Je tiens à dire d’emblée que j’ai été des vôtres à chaque manifestations. Aussi, je crois qu’il nous appartient donc aujourd’hui de faire preuve de responsabilité en lieu et place de ceux qui en sont incapables. Il me semble essentiel en parallèle du rapport de force instauré, de la partie de bras de fer entamé de préparer la sortie, une sortie qui constitue une victoire, une sortie intelligente.
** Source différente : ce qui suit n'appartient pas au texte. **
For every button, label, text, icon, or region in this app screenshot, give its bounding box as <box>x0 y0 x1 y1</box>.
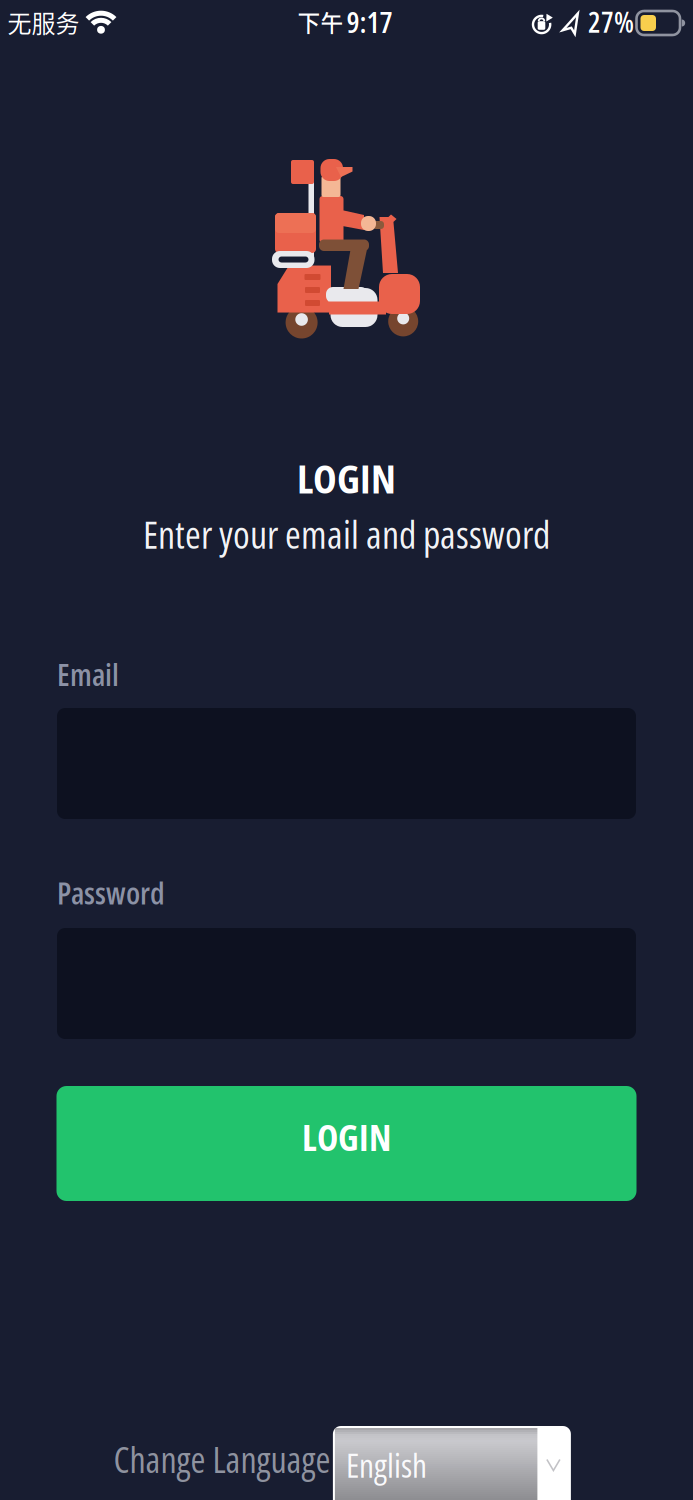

Une chose est certaine, et personne ne peut aujourd’hui le contester, le mouvement de protestation contre la réforme des retraites élaborée par le gouvernement est une réussite pour plusieurs raisons :
- en premier lieu, elle a permis la réalisation d’une intersyndicale sur la durée et dont l’unité n’a jamais vacillé alors même que le contexte ne lui était pas favorable (élections de représentativité dans un mois) ce qui prouve que les organisations syndicales savent se montrer responsables et privilégier l’intérêt général des salariés sur leur intérêt électoraliste ;
- en second lieu, elle a permis de faire émerger des idées et des propositions qui ont fendu le discours officiel simpliste selon lequel à problème démographique correspondait la seule et unique réponse démographique, à savoir l’allongement de la durée de cotisation et le report de l’âge légal de départ à la retraite, solution dont il a été démontré qu’elle ne permettait pas de résoudre le problème et qu’elle produirait rapidement des effets pervers en l’état de non préparation de la société française et au regard notamment de son marché de l’emploi ;
- en troisième lieu, elle est en passe d’agréger l’ensemble des partis de gauche, mais pas seulement, puisque même des députés proches de Dominique De Villepin ou de l’UMP se montrent réticents, pour ne pas dire pas dire plus, à afficher leur solidarité au projet gouvernemental. Pour preuve la lenteur des débats au Sénat et les péripéties des votes avec leurs lots d’erreurs et de manœuvres qui participent à donner une drôle d’image de la démocratie.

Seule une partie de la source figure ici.